Preface

Hi, this is KO. Thank you for always watching. If you're an investor and you've been talking about financial labeling all the time, you're probably thinking about your investment strategy and what you can do to analyze it. I think that many investors will analyze the market first and think about the investment strategy, but the opposite is true here, in financial machine learning, it is more common to think about the investment strategy and then fit it to the market. I think. (Maybe it applies only to me, even if it's general (laughs)

References are here.

Basics of the concept of features

First, decide on an investment strategy and label it. Then backtest. Actually, this isn't doing anything. Even if you get good results here, it may happen, and I think that what you have to think about in order to actually operate it is "** Will this strategy be valid in the future?" .. In other words, the backtesting itself does not guarantee performance, it merely shows the investment strategy in the past market. Let's talk about important logical relationships here. "Always profitable strategy" ⇒ "The strategy is profitable even in the past" This logical relationship is correct, but the opposite is clearly not true. It sounds harsh, but in order to apply it in practice, it is necessary to analyze based on this principle. In other words, we think that features are variables that make investment strategies more fitting to the market. It's a demon and a gold rod.

Definition in feature engineering

In sample: Training data Out of sample: Test data Substitution effect: The effect that occurs when the estimated importance of one feature is reduced by the presence of another related feature.

Feature importance due to substitution effect

Mean Decrease Impurity

MDI (: = Mean Decrease Impurity) is a method of measuring the importance of explanation with an in-sample specific to a tree-based classifier such as a random tree (: = RF). In other words, how to find features when there are a lot of RF features_importance. First, I will explain the MDI method through the code.

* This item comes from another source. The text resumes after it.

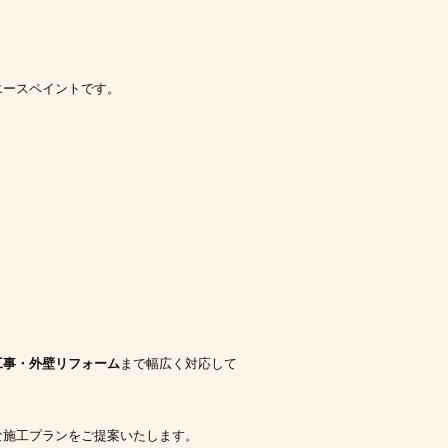
エースペイントです。
工事・外壁リフォーム
まで幅広く対応して
な施工プランをご提案いたします。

def featImpMDI(fit, featNames):
    df0 = {i: tree.feature_importances_ for i, tree in enumerate(fit.estimators_)}
    df0 = pd.DataFrame.from_dict(df0, orient='index')
    df0.columns = featNames
    df0 = df0.replace(0, np.nan)
    imp = pd.concat({'mean':df0.mean(), 'std':df0.std()*df0.shape[0]**-.5}, axis=1)
    imp /= imp['mean'].sum()
    return imp

First, prepare some features. Here, in this method, the first four lines dataframe model.feature_importances_ from the already fitted model. Since it is a random tree, the importance of features is calculated for each large number of trees. Here, for the feature amount displayed as 0, set it to np.nan. This is to set the maximum value of the importance of the feature to 1. After that, the average and standard deviation are calculated for the row direction (axis = 1), and it is output as the average feature. The basic usage is introduced below for those who have never used a random tree.

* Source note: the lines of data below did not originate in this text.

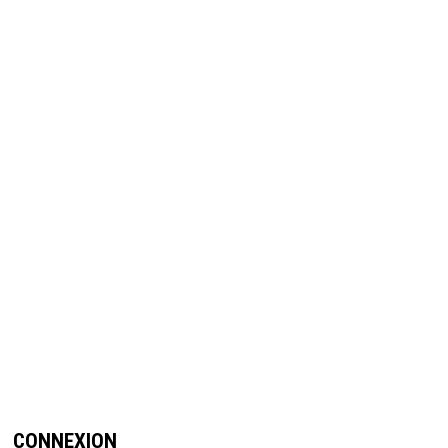
CONNEXION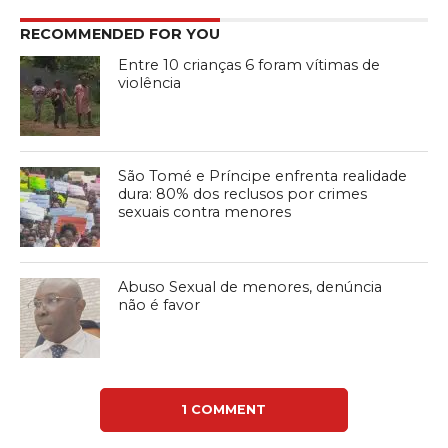
RECOMMENDED FOR YOU
Entre 10 crianças 6 foram vítimas de
violência
São Tomé e Príncipe enfrenta realidade
dura: 80% dos reclusos por crimes
sexuais contra menores
Abuso Sexual de menores, denúncia
não é favor
1 COMMENT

from sklearn.ensemble import RandomForestClassifier as RF

model = RF(max_features=1)
model.fit(X_train, y_train)
model.feature_importances_

How to choose random tree parameters

--Set max_features = int (1) to avoid the masking effect (systematically ignoring certain features and emphasizing other features). By doing so, only one random feature amount is selected for each layer. --This technique should only be used in-sample. Even if there is no predictive power here, all features will have some importance. --MDI cannot be generalized and applied to non-tree-based classifiers. --Structurally, MDI has a total feature importance of 1, and each importance is between 0 and 1. --This method does not consider the substitution effect when there are correlated features. In other words, if you have two features with the same feature, the importance will be halved, so be careful. This is a fairly important story, so I'll write it in another article in the future.

--There may be a bias towards some predictors. In a single decision tree, this bias is brought about by the general impure function unfairly focusing on predictors with many categories. (Strobl et al. [2007])

Conclusion

This time, I introduced the position of features in finance and what to be careful about in forecasting. It will be a technical talk about how to contribute to the investment strategy by the feature evaluation method, so I would like to introduce it slowly in the future.

[PYTHON] Financial Forecasting Feature Engineering: What are the features in financial forecasting?